Wildfires such as those in the Amazon Rainforest and Indonesia have made the headlines this year. The increase in numbers of wildfires is largely a consequence of human activities. Humans are trying to gain access to the wildland. Meanwhile, governments in some areas weaken environmental protection policies for economic gain. However, another important cause of these fires is global warming.
How is Global Warming Increasing the Risk of Wildfires
Wildfires occur naturally in many forestial ecosystems. Yet, when the number of fires rises as a result of human activities, the damage to the flora and fauna can become irrecoverable. However, how exactly does global warming contribute to increasing the number of wildfires?
Global warming means higher temperatures. This makes hot and dry locations even more so. The hot periods of the year tend to last longer, while colder ones become shorter, thus resulting in longer wildfire season – i.e. from five to seven months. .
Moreover, higher temperatures make the soil – and everything that grows on it – drier.
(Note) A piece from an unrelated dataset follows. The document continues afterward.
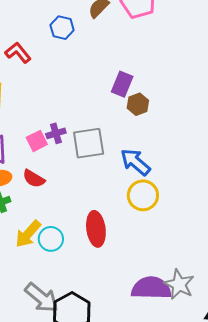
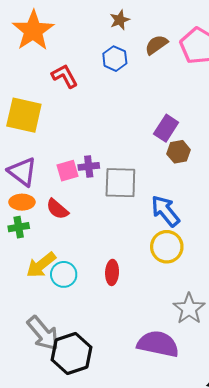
red ellipse: (96, 229) -> (112, 272), size x0.7
gray star: (179, 284) -> (189, 309), moved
This leads to more severe, frequent and bigger wildfires. If we add to these human activities, the rise in wildfires does not look so surprising.
Just to make matters worse, these wildfires contribute in their turn to global warming. The fires release a large amount of carbon in the atmosphere, mostly because the areas involved already have biomass rich in carbon. Therefore, the burning of these territories increases the quantity of carbon released into the atmosphere. Moreover, the carbon released by the fires contributes to making global warming worse – as carbon particles capture heat and increase the rate at which the surface of the Earth warms up.
What Can We Do?
The lives of many people and the preservation of our planet depend on whether this never-ending loop is dealt with and stopped. Wildfires are dangerous for the health of people living in the areas concerned, because of the poor air quality. Moreover, many people end up losing their homes because of fires.
To slow down the effects of global warming, governments worldwide should work together and come up with solutions that can satisfy – more or less – everybody. Not surprisingly, this is proving hard and the process may take more time than we might have at our disposal. The question is not whether our planet will survive the hardships we have put it through – because it most likely will. The question is whether we will survive as a species if we keep on delaying appropriate measures.